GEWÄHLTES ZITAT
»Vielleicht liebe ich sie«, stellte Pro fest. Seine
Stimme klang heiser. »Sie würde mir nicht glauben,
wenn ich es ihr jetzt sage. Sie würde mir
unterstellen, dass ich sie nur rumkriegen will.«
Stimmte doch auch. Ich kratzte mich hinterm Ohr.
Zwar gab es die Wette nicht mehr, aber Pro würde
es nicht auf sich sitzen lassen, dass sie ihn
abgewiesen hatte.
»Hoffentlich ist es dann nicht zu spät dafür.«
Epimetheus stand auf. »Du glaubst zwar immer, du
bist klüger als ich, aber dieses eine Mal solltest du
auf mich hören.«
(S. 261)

------------------------

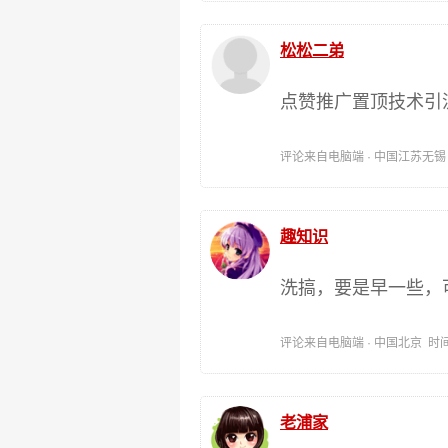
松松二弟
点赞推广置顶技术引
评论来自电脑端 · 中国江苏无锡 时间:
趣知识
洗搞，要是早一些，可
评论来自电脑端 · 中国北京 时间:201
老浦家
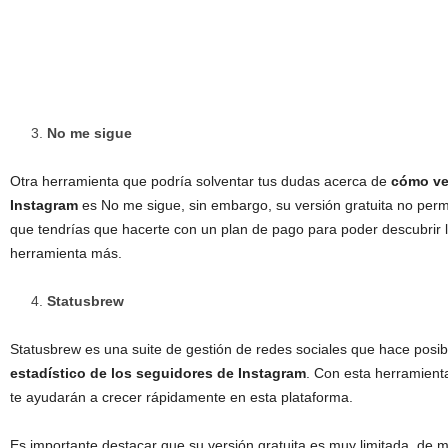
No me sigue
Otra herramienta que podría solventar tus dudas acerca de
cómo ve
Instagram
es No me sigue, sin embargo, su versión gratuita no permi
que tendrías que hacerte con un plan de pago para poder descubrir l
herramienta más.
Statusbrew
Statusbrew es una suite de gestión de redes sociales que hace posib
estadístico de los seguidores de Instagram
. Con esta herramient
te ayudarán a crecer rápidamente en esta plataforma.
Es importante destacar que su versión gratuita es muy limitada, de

------------------------

| Problem to solve |
List the lines of the entries that include "Instagram".

| Result below |
Instagram
estadístico de los seguidores de Instagram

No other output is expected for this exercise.